An election petition was lodged against the result by the defeated Liberal Party candidate Martin White,
alleging a range of illegal practices including bribery and treating of voters by Fell and his agents. The hearings began on 26 April at the town hall in Yarmouth, before Justice Grantham and Justice Channell. Both Fell and White employed King's Counsel, assisted on Fell's side by four junior counsel.

The case concluded in May, and the petition was dismissed.
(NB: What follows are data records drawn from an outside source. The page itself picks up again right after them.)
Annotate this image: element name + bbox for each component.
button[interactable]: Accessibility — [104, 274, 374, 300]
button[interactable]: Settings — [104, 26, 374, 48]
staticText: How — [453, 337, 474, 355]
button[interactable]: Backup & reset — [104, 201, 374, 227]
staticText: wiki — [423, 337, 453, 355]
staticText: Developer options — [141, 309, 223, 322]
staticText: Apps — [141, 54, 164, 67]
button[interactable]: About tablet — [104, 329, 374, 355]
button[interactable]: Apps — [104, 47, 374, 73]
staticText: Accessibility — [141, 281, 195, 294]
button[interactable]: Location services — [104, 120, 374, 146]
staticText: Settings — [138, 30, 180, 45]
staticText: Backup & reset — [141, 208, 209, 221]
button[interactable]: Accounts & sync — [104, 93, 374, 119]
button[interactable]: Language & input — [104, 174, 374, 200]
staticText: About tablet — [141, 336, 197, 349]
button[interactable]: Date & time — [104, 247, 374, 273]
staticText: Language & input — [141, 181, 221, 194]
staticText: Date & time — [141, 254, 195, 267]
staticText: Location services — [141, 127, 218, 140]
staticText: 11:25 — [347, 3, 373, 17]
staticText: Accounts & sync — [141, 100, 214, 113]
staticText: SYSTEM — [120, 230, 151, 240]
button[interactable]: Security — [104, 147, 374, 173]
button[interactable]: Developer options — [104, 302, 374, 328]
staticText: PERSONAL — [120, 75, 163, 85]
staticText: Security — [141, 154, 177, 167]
The judges found that there had been systematic treating of voters on Fell's behalf, with a series of meetings in public houses, including one in Yarmouth Town Hall on 19 October 1905 which was described as an "orgy"; Fell had sought a drink-free meeting, but unknown to him Colomb had provided two dozen bottles of whisky, and the judges found that the drinking had not been provided on Fell's behalf and was not designed to influence voters. They also dismissed White's complaint that Fell's return of expenses had been incomplete.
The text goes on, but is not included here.